QUEEN’S PARK – Bill Mauro the MPP for Thunder Bay Atikokan along with Michael Gravelle the Minister for Northern Development, Mines and Forestry were up during Question Period in the Ontario Legislature on Thursday.
The topic of the question was the forest sector in Northwestern Ontario. Here is the transcript of the exchange:
Mr. Bill Mauro: My question is for the Minister of Northern Development and Mines. For years we’ve been seeing a shift in the world economy. In northwestern Ontario, where resource-based industries have for a very long time underpinned our economy, a variety of factors have impacted the viability of some of these industries. Global competition, a huge increase in the value of the Canadian dollar, a collapse in demand in the American market as a result of the global recession and the credit crisis have all created difficult economic environments across North America.
In spite of this, there continue to be good-news stories coming out of northwestern Ontario. Can the minister highlight a very recent good-news story in the forestry sector?
Hon. Michael Gravelle: I thank the member for Thunder Bay–Atikokan for the question. I’m certainly very pleased to share a good-news story about the forestry sector.
This past Monday, I was in Terrace Bay to help celebrate the reopening of the Terrace Bay Pulp mill—a great piece of news—bringing 340 people back to work. I’m very pleased that our government was able to provide a conditional loan, which allowed the company to access further funding assistance and also to have some creditor protection. As I say, 340 are people back to work and a couple hundred more in the woodland section. This means a great deal to people in Terrace Bay, Schreiber, Marathon, Nipigon and Red Rock.
This pulp mill is an extremely important asset, one that indeed means a great deal to the Terrace Bay taxpayers. It provides about 40% of the tax base to the community of Terrace Bay.
Certainly, you can tell that Mayor King couldn’t have been happier about this. He said that we’ve probably gone through the hardest time we’ve ever seen in Terrace Bay. It’s nice to see that burden lifted off—
The Speaker (Hon. Steve Peters): Thank you. Supplementary?
Mr. Bill Mauro: Thank you, Minister, and I do know how grateful Mayor Mike King was. I congratulate you on your efforts as well. I do remember very clearly, when the Premier was at NOMA last week, when that gentleman came over and thanked the Premier as well. He had three sons—one man, three sons hired back in that mill, and we know how grateful he was.
We also know that there are a significant number of supports that have been made available to forestry companies over the last number of years. More importantly, in our 2010 budget, we added more support on top of the initiatives in programs that already exist. While we can’t fix the fact that there is a diminished demand for two-by-fours because of the collapse of the US housing market, there are measures that we have taken and continue to take to support those companies still operating and to create a climate to encourage more to reopen. Can the minister please highlight some of these programs for the House?

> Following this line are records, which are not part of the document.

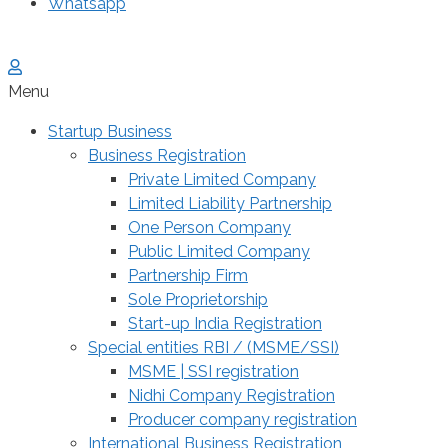
Whatsapp
Menu
Startup Business
Business Registration
Private Limited Company
Limited Liability Partnership
One Person Company
Public Limited Company
Partnership Firm
Sole Proprietorship
Start-up India Registration
Special entities RBI / (MSME/SSI)
MSME | SSI registration
Nidhi Company Registration
Producer company registration
International Business Registration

Hon. Michael Gravelle: There is indeed more good news. I must say, to drive up to the gate at Terrace Bay Pulp and see the smoke coming out of the stack—it was a wonderful thing to see the smiles on the faces of the 340 workers.
We’ve also set the stage for a transformation in the forestry sector as it moves into a new phase. Since 2005, our government has made available over $1 billion through various programs to assist the forestry sector: a loan guarantee fund; we uploaded the road maintenance, which had been downloaded by a previous government; and the forest sector prosperity fund as well. But another example of how this sector is transforming: In 2009, our government, through the budget, committed $25 million to creating the Centre for Research and Innovation in the Bioeconomy in Thunder Bay, a tremendous announcement. This plan will coordinate the government, the companies and the secondary industries as we transform the economy.
The fact is, the forest industry is in the midst of a transformation, one that we strongly support, and we’re excited about the good news ahead.